Труди стояла, касаясь рукой гладкой мраморной плиты, и смотрела на люк под потолком. Подошла Рэйчел, и Труди перевела на нее ошеломленный взгляд.
– Впечатляет, да? – спросила Рэйчел. – Меня поражает атмосфера этого места. Я не верю в призраков, но с тех пор, как узнала об Эвелине, поняла, что всегда чувствовала здесь ее присутствие. Она будто живет в этой комнате.
Труди кивнула со слабой улыбкой и почти шепотом ответила:
– Думаю, вы правы.
– Хотите увидеть камеру-обскуру в действии?
– Конечно!
Рэйчел подошла к стене и открыла апертуру, поворачивая рычаг, пока на белой мраморной плите не появилось изображение города. Труди громко ахнула, увидев перед собой весь город.
– Не думала, что изображение будет таким четким, – сказала она. – Потрясающе!
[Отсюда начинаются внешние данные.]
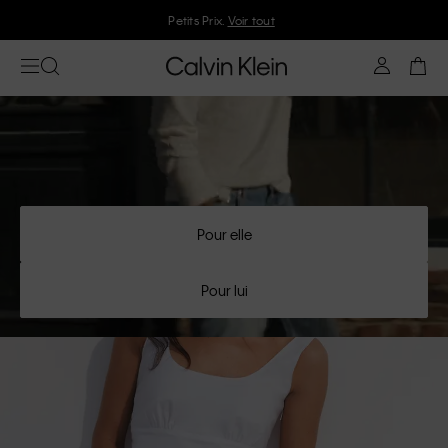
Petits Prix.
Voir tout
Pour elle
Pour lui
Рэйчел медленно вращала рукоятку и показала Труди круговую панораму города. Та качала головой, словно не веря своим глазам. Когда камера описала полный круг и вернулась к первоначальному ракурсу, Рэйчел встала рядом с Труди, и они вдвоем залюбовались видом.
– Если хотите, могу показать вам записи Эвелины, – сказала Рэйчел спустя некоторое время. – Ее дневники, эскизы маяка и камеры-обскуры. Это очень впечатляющие документы.
– Буду рада.
Рэйчел закрыла люк камеры-обскуры и достала пару свитков и одну из тетрадей. Она показала Труди заметки, сделанные мелким аккуратным почерком Эвелины, и объяснила, что они значат. Труди молчала, лишь смотрела на все, что показывала ей Рэйчел, и слушала ее с таким интересом, будто училась на историческом или архитектурном факультете, а не в медицинском университете. Наконец она выпрямилась и вздохнула.
– Мы не можем так поступить, – тихо проговорила она.
Рэйчел нахмурилась:
– Как?
Труди обошла мраморный стол, оглядывая маленькую комнату под куполом.